The expertise of London-based Secret Cinema, a pioneer that has placed on occasions themed on motion pictures and programmes equivalent to Star Wars, Stranger Issues and James Bond, signifies that deep-pocketed media heavyweights imagine the long run stays vibrant for the sector.
It emerged in September that Hollywood energy dealer Ari Emanuel, who co-founded the US leisure group Endeavor and now runs the corporate behind World Wrestling Leisure and the Final Preventing Championship, is closing in on a deal to purchase its father or mother firm.

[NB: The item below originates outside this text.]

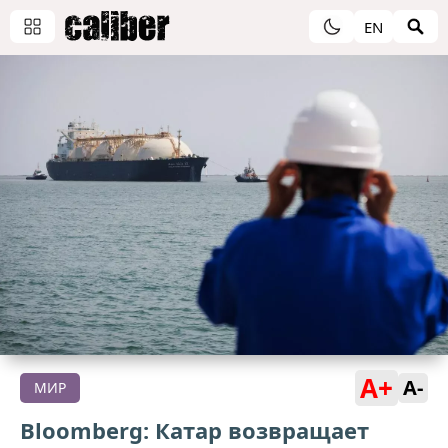
EN
A+
A-
МИР
Bloomberg: Катар возвращает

Emanuel’s world occasions firm is near a take care of TodayTix Group, the US-based digital ticketing agency that acquired Secret Group in a $100m deal in 2022.
Merritt Baer, a co-founder of TodayTix, says the agency determined to not launch any productions final yr whereas it “regrouped and had a rethink about what audiences wished”.
“Lots of people are throwing spaghetti on the wall to see what sticks,” he says. “Once they fail an viewers, that has a scarring influence, destroying belief within the sector.
“Secret Cinema has a really high-quality model and heritage and we goal to be on the high finish of the spectrum. There are plenty of good individuals realising experiential is the place the current is assembly the long run.”
He provides: “Netflix, Apple, Amazon and others have finished an outstanding job of elevating the bar of high quality and amount of content material coming into your front room. Dwell theatrical and occasion producers want to boost the bar to get them to depart the lounge.”